When viruses infect cells, intrinsic defensive actions are initiated almost immediately. These defenses include the innate immune system, which provides cytokines to halt virus infection, and modulate the adaptive immune response should the infection proceed unchecked (Janeway and Medzhitov, 2002
). The innate immune system is activated when microbial products, such as lipopolysaccharide or viral nucleic acids, are detected. RNA viruses are recognized as foreign by cellular sensors that are activated by viral proteins or nucleic acids, leading to the production of the critical antiviral type I interferons.
Sensing of RNA virus infection by the innate immune system is carried out by membrane-bound Toll-like receptors, or by cytoplasmic sensors such as PKR, RIG-I, and MDA-5 (reviewed in (Kato et al., 2005
; Yoneyama and Fujita, 2007
; Yoneyama et al., 2004
)). RIG-I and MDA-5 proteins comprise an amino-terminal caspase recruitment domain (CARD) and an RNA helicase domain (Kang et al., 2002
). Results of a recent study on the evolution of RIG-I and MDA-5 indicate that the unique protein domain arrangement evolved independently by domain grafting and not by a simple gene duplication event of the entire four-domain arrangement, which may have been initiated by differential sensitivity of these proteins to viral infection (Sarkar et al., 2008
). Additionally, MDA-5, but not RIG-I, orthologs are found in fish indicating that MDA-5 might have evolved before RIG-I (Sarkar et al., 2008
). After binding viral RNA, these sensors interact with a CARD-containing adaptor protein, IPS-1, located in the outer membrane of mitochondria (Kawai et al., 2005
; Meylan et al., 2005
; Seth et al., 2005
; Xu et al., 2005
). This interaction mediates recruitment and activation of protein kinases that phosphorylate the transcription protein IFN-regulatory factor 3, leading to synthesis of type I IFN.

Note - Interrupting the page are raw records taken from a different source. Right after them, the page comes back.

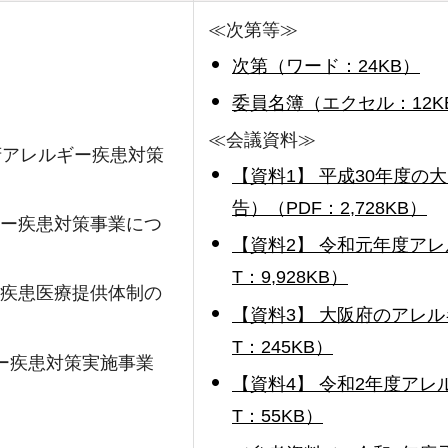
≪次第等≫
次第（ワード：24KB）
委員名簿（エクセル：12K
≪会議資料≫
府アレルギー疾患対策
【資料1】 平成30年度
告）（PDF：2,728KB）
ギー疾患対策事業につ
【資料2】 令和元年度ア
T：9,928KB）
ー疾患医療提供体制の
【資料3】 大阪府のアレ
T：245KB）
ー疾患対策実施事業
【資料4】 令和2年度ア
T：55KB）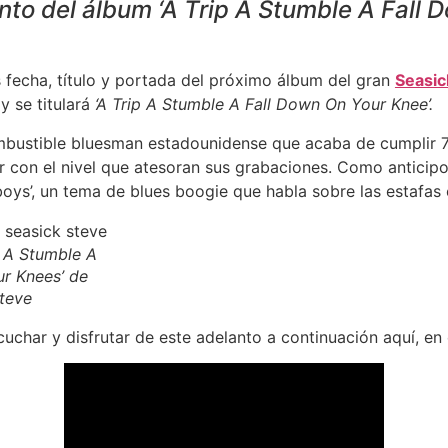
to del álbum ‘
A Trip A Stumble A Fall 
 fecha, título y portada del próximo álbum del gran
Seasic
y se titulará
‘A Trip A Stumble A Fall Down On Your Knee’.
mbustible bluesman estadounidense que acaba de cumplir 
r con el nivel que atesoran sus grabaciones. Como anticip
boys’, un tema de blues boogie que habla sobre las estafas 
p A Stumble A
r Knees’ de
teve
uchar y disfrutar de este adelanto a continuación aquí, en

An important question is how RIG-I and MDA-5 distinguish viral from cellular RNAs. It was originally believed that these proteins recognize dsRNA, which is rarely found in the cytoplasm of cells but is abundant in virus-infected cells (Yoneyama et al., 2004
). More recently it has become clear that RIG-I recognizes RNA with a 5′-triphosphate (Hornung et al., 2006
; Pichlmair et al., 2006
). Because most cellular cytoplasmic RNAs bear a 5′-cap structure, this observation seems to explain the ability of RIG-I to discriminate between host and viral RNA. This substrate specificity is supported by observations that suggest that RIG-I and MDA-5 specialize in recognition of different viruses. Infection of mice lacking the gene encoding either protein reveals that RIG-I is essential for detecting infection by rhabdoviruses, influenza viruses, paramyxoviruses, and flaviviruses (Kato et al., 2006
). Replication of these viruses leads to production of RNAs with a 5′-triphosphate. In contrast, MDA-5 senses infection with picornaviruses, whose RNA 5′-ends are linked to a viral protein, VPg, not a 5′-triphosphate (Gitlin et al., 2006
; Kato et al., 2006
). It has been suggested that dsRNAs produced during picornavirus replication are the substrates for MDA-5 recognition.

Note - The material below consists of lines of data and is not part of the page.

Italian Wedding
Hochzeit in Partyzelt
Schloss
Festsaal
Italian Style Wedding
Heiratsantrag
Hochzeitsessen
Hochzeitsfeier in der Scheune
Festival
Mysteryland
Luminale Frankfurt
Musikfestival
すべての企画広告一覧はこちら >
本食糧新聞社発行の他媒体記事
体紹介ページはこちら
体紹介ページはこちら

Despite these elegant innate mechanisms, virus infections still occur because their genomes encode proteins that antagonize this and every other step of host defense. Examples include inhibition of RIG-I function by binding of the influenza virus NS1 protein (Guo et al., 2007
; Mibayashi et al., 2007
; Opitz et al., 2007
), and cleavage of IPS-1 by proteases encoded in the genomes of picornaviruses and hepatitis C virus (Li et al., 2005
; Lin et al., 2006
) (J. Drahos and V. Racaniello, unpublished data). We previously showed that MDA-5 is degraded in cells infected with different picornaviruses, and suggested that such cleavage might be a mechanism to antagonize production of type I IFN in response to viral infection (Barral et al., 2007
). Here we examine the state of RIG-I during picornavirus infection. We found that RIG-I is degraded in cells infected with poliovirus, rhinoviruses, echovirus, and encephalomyocarditis virus. In contrast to MDA-5, cleavage of RIG-I is not accomplished by cellular caspases or the proteasome (Barral et al., 2007
). Rather, the viral proteinase 3Cpro
cleaves RIG-I, both in vitro and in cells. Cleavage of RIG-I during picornavirus infection may constitute another mechanism for attenuating the innate response to viral infection.